The comic opens with a magnificently loopy Golden Age adventure sequence, dialogued as only Morrison can ("And look what's up ahead! Wouldja believe a land of golden top hats!"). He hasn't mined that vein as richly since the glory days of Flex Mentallo ("Think as hard as you like, Earthman, you'll never be my intellectual equal! I, the Counting Tree!"). Bonus points to Stewart and colorist Moose Baumann for the scratched, faded art reminiscent of an old and forgotten film.
The revelation that Ed Stargard is stuck in a state of permanent infancy is a little more biting than these Kirby tributes usually turn out (although not moreso than Mark Millar's Dr. Krigstein in The Authority, a twisted dwarf creating concepts for his masters' misuse, to whom Ed bears a strong physical if not moral resemblance). As one commentator on Barbelith notes, it makes Ed "the spirit of superhero comics made flesh," a perfect hypostasis for superhero comics: aged and matured but still eternally youthful (or, depending on how you want to look at it, developmentally arrested). The hypostasis and the Kirby angle really work, though, because Morrison's essential affection for the character, and the artist and genre he embodies, outshine the insulting implications. Morrison recognizes the genre's flaws but he loves it anyway, warts and all. That doesn't mean he won't subject it to some dramatic changes.
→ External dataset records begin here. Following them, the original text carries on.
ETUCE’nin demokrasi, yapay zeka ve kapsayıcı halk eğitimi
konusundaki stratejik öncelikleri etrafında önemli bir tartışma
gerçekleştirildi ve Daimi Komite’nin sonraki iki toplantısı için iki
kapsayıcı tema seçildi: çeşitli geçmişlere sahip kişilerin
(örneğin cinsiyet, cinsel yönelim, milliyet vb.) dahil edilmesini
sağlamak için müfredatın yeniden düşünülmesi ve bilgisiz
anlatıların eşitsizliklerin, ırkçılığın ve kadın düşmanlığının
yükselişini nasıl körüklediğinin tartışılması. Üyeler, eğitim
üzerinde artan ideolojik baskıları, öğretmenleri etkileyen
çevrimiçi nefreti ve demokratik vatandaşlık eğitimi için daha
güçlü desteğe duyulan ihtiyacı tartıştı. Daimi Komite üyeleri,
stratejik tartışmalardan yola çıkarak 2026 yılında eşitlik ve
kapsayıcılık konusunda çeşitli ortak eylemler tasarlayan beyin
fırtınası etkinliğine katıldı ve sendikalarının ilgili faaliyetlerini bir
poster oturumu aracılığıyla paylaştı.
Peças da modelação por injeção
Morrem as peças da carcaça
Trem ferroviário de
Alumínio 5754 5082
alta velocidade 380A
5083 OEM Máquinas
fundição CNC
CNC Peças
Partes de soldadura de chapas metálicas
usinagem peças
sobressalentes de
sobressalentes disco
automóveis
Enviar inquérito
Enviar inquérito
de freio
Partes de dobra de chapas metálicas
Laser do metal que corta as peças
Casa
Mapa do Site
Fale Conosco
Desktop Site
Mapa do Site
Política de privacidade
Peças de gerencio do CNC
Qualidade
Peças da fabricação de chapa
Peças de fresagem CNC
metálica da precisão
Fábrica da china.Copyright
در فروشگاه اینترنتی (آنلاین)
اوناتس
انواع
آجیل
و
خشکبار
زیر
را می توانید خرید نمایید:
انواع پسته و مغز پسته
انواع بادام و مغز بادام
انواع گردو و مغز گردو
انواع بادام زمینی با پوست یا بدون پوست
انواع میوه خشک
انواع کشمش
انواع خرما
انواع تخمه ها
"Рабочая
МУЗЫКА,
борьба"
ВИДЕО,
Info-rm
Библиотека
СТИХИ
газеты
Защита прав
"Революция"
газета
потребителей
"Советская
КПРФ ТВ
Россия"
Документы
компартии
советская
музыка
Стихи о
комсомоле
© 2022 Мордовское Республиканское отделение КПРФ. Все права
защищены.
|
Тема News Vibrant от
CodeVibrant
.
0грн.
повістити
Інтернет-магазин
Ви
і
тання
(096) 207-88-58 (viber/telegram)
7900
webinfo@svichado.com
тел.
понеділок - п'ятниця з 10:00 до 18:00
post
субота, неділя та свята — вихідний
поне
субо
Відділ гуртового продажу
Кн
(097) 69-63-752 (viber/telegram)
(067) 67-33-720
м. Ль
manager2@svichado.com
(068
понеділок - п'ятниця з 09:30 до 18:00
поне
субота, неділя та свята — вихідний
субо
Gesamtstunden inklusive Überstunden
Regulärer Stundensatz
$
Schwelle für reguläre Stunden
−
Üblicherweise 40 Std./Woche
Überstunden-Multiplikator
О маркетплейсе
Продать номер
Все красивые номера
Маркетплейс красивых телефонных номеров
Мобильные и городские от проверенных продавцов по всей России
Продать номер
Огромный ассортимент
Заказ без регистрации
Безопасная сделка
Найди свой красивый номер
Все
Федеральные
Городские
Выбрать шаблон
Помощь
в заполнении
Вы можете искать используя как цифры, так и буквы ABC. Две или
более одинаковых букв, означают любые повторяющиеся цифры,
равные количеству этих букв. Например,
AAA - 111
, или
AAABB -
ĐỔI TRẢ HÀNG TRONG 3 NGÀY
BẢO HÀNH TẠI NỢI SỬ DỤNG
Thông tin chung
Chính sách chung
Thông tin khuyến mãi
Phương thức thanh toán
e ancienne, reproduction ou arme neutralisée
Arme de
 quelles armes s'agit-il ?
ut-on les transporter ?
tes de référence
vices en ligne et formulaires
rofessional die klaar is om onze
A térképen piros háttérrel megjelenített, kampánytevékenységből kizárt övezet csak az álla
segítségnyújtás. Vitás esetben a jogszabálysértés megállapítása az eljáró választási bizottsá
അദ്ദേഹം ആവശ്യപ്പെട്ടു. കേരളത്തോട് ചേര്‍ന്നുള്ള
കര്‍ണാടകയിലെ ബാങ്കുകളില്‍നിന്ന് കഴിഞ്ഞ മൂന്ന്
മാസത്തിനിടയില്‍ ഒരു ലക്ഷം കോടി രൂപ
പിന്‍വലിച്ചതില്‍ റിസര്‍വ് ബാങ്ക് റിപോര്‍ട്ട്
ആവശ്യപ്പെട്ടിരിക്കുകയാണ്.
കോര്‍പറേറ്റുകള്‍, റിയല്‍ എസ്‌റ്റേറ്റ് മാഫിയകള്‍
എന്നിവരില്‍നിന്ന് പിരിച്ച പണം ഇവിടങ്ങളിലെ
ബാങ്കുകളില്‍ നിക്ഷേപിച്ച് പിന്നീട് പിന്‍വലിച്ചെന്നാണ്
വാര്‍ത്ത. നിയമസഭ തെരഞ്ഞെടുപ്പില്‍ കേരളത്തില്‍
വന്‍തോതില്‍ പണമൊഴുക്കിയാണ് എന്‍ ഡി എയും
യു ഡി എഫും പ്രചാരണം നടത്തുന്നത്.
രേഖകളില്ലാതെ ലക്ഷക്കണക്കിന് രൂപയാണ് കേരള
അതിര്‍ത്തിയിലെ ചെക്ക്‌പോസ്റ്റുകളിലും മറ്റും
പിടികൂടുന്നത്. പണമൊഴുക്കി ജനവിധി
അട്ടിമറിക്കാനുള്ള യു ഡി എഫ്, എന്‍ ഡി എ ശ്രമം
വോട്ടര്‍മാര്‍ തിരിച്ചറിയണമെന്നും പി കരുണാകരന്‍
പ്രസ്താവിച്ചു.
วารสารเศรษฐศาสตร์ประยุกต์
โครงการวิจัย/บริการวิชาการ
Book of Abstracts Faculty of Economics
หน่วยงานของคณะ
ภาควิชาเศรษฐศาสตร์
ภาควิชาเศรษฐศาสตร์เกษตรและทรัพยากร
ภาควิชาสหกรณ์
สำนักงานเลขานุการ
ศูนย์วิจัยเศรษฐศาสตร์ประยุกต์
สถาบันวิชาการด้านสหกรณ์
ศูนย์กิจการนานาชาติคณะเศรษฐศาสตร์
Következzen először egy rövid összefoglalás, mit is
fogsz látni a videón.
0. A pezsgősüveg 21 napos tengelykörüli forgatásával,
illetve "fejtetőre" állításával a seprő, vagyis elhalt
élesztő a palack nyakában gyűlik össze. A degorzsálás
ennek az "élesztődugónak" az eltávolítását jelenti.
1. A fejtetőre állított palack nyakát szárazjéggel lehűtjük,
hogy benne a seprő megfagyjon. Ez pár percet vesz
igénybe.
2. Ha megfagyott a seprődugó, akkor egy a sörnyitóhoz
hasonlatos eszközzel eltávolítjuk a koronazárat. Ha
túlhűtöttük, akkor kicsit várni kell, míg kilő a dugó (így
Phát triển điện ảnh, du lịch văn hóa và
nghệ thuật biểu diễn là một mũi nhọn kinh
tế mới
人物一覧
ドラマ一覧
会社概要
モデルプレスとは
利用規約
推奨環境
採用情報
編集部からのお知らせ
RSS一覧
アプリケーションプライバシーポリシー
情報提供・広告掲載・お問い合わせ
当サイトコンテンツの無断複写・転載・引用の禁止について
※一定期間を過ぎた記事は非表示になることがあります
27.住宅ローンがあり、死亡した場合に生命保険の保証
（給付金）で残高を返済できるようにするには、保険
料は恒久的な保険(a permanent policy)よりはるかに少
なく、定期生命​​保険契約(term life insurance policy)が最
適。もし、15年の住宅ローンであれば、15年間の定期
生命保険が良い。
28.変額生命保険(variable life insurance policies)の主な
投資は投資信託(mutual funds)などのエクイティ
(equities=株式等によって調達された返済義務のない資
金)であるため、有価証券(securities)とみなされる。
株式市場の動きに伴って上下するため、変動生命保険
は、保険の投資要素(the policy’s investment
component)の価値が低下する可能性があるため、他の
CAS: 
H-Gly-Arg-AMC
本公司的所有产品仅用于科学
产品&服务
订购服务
(Pedantic obsession alert: Speaking of literalized metaphors and the symbolic order, Cameron Stewart confirms that in his vision of his ideal state, Baby Brain is reading a book labeled "LACAN.")
((Incidentally, did the extranarrative panels divulging the fates of the Newsboy Army remind anybody else of the extranarrative "interview" panels in Eightball #23, especially the ones where Andy's victims speak? I don't know if Morrison or Stewart planned any conscious homage--we do know Morrison liked "The Death-Ray"--but the connection appeals to me because it would mean that, as with We3, Morrison and Stewart are willing to pinch any trick from any comic to spice up their superheroic storytelling. This is Morrison's preferred path for changing the superhero genre, the heteroglossia of technical homage and not the imposition of cruel or tawdry realism. Speaking of which...))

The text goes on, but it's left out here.